Clarifier, accompagner, contrôler
Trois des 36 mesures de ce dernier visent ainsi directement les collectivités.
• La première entend "clarifier le cadre juridique applicable […] afin de se concentrer sur les cas les plus problématiques sans entraver l'action publique". Concrètement, il est notamment prévu de modifier celui de l'infraction de prise illégale d'intérêts pour supprimer cette dernière dans le cas de conflits entre deux intérêts publics. Une mesure qui ne devrait pas être difficile à tenir, puisqu'elle est déjà en cours d'adoption au Parlement (lire notre article du 13 novembre). Sont également visés "la clarification des règles relatives à l'encadrement des recrutements familiaux pour les postes pourvus sans concours dans les collectivités" et "le renforcement des dispositions déontologiques du code de sécurité intérieure applicables à la police municipale", également déjà prévu dans le projet de loi sur les polices municipales (lire notre article du 30 octobre).

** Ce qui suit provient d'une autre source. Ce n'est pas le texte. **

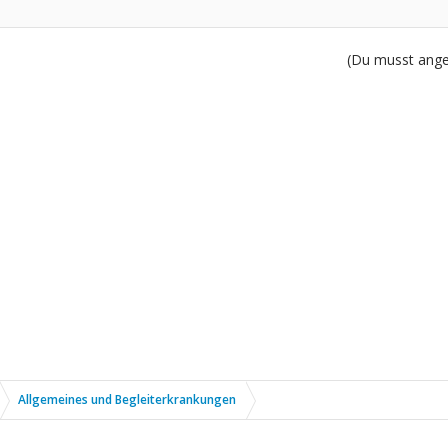
(Du musst angem
Allgemeines und Begleiterkrankungen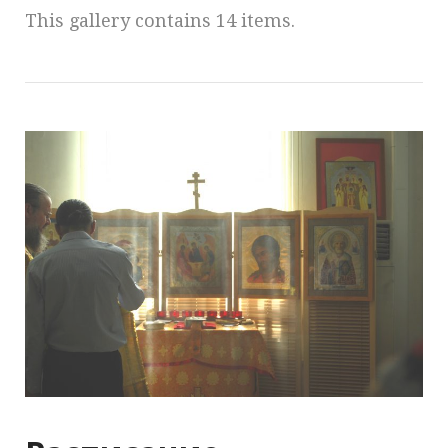
This gallery contains 14 items.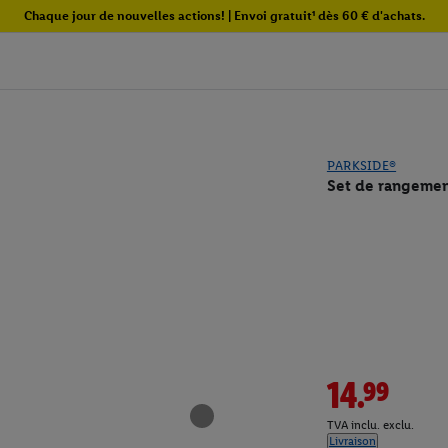
Chaque jour de nouvelles actions! | Envoi gratuit¹ dès 60 € d'achats.
PARKSIDE®
Set de rangement
14.99
TVA inclu. exclu.
Livraison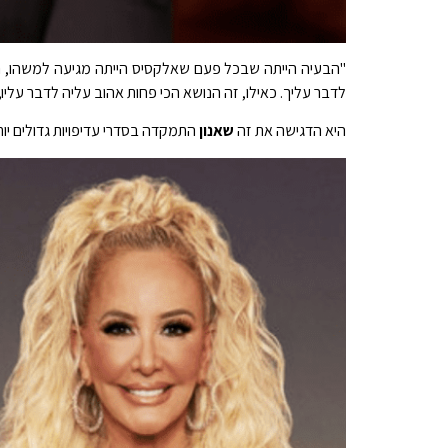
"הבעיה הייתה שבכל פעם שאלקסיס הייתה מגיעה למשהו, ה
לדבר עליך. כאילו, זה הנושא הכי פחות אהוב עליה לדבר עליו,
היא הדגישה את זה
שאנון
התמקדה בסדרי עדיפויות גדולים יו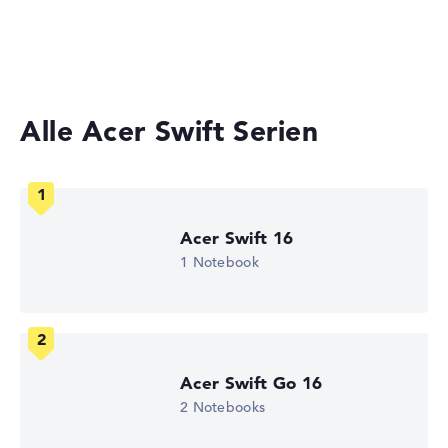
Herstellerangaben)
Laptops unter 1000 Euro
Gaming Laptops
Gewicht
Besonders leichte 1,3 kg
Alle Acer Swift Serien
Höhe
Sehr schlank mit 1,5 cm Höhe
Acer Swift 16
1 Notebook
Display
Auflösung
Acer Swift Go 16
2 Notebooks
Mattes 14 Zoll IPS-Display mit solider Auflösung von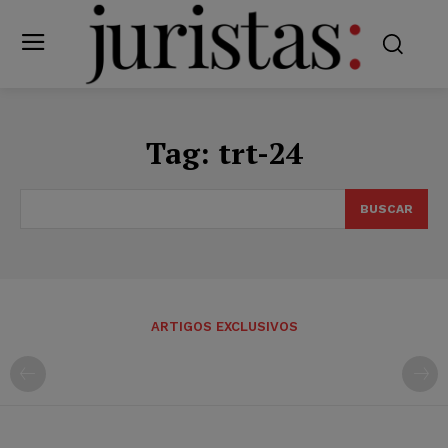
Tag:
trt-24
BUSCAR
ARTIGOS EXCLUSIVOS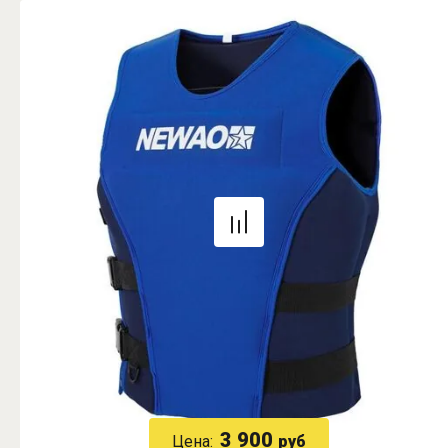
3 900
Цена:
руб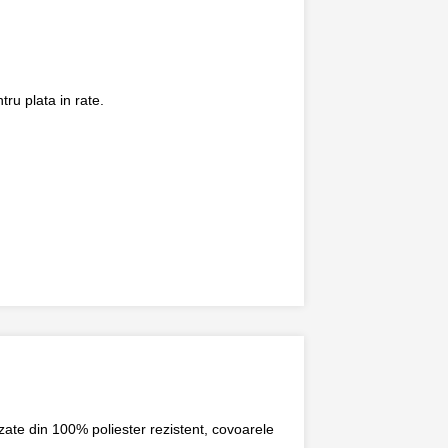
ru plata in rate.
izate din
100% poliester rezistent
, covoarele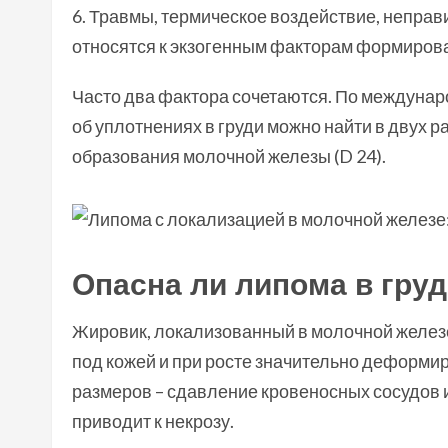
Травмы, термическое воздействие, непра
относятся к экзогенным факторам формиров
Часто два фактора сочетаются. По междуна
об уплотнениях в груди можно найти в двух р
образования молочной железы (D 24).
Опасна ли липома в гру
Жировик, локализованный в молочной железе
под кожей и при росте значительно деформир
размеров – сдавление кровеносных сосудов и
приводит к некрозу.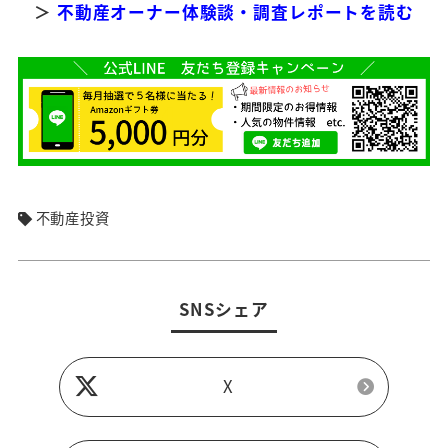
＞
不動産オーナー体験談・調査レポートを読む
不動産投資
SNSシェア
X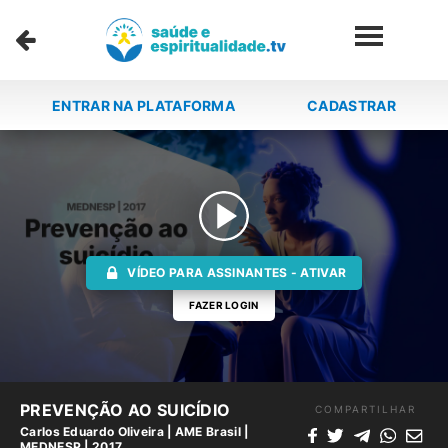
ENTRAR NA PLATAFORMA
CADASTRAR
VÍDEO PARA ASSINANTES - ATIVAR
FAZER LOGIN
PREVENÇÃO AO SUICÍDIO
COMPARTILHAR
Carlos Eduardo Oliveira
|
AME Brasil
|
MEDNESP | 2017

• La deuxième vise à accompagner les élus et les agents dans la maîtrise des risques d'atteintes à la probité, en prévoyant classiquement la mise à disposition d'outils – tels que "Probi-cités", outil d'autoévaluation de la qualité des dispositifs mis en œuvre par les collectivités développé par l'Agence française anticorruption (AFA) au profit des maires – et de formation ainsi que le renforcement des échanges de bonnes pratiques.
• La troisième entend renforcer le suivi et le contrôle de la bonne application par les collectivités des dispositifs de prévention et de détection "du risque probité" (lire notre article du 25 avril 2022). Une "réflexion" sur l'élaboration d'un "recensement des collectivités respectant ou non leurs obligations de publicité des données essentielles de la commande publique" est également envisagée. De manière globale, le plan prévoit d'ailleurs de mettre l'accent sur la "sécurisation de l'achat public", notamment par le biais du label "Relations fournisseurs-achats responsables" (lire notre article du 6 avril 2021). Lequel n'avait été attribué, fin 2024, qu'à 119 acteurs publics et privés, selon le bilan 2024 du médiateur des entreprises, chargé de les attribuer.
Comité interministériel, criblage renforcé…
Parmi les autres mesures prévues par le plan, signalons :
- la création d'un comité interministériel dédié, dont les travaux seront coordonnés par l'AFA, et qui "se réunira régulièrement pour s'assurer d'une mobilisation pérenne de l'État" en ce domaine ;
- l'adoption de mesures spécifiques pour les ports et les aéroports, "zones particulièrement exposées" ;
- le renforcement des possibilités de criblage des agents publics, lesquels sont les premiers exposés, enseignait récemment l'AFA (lire notre article du 9 décembre) ;
- ou encore l'habilitation de la Commission nationale des comptes de campagne et des financements politiques (CNCCFP) recevoir des renseignements financiers de Tracfin. Commission qui alertait récemment sur les risques d'ingérences liées au narcotrafic lors des prochaines élections municipales (lire notre article du 12 novembre).
Soulignons enfin qu'alors que le premier plan était triennal (2020-2022 – lire notre article du 13 janvier 2020), le nouveau voit sa durée porter à cinq ans (2025-2029). "Quatre", selon les ministres Gérald Darmanin et Amélie de Montchalin, qui passent donc l'année 2025 – il est vrai bien entamée – par pertes et profits. De quoi laisser davantage de temps à l'Administration pour préparer le suivant.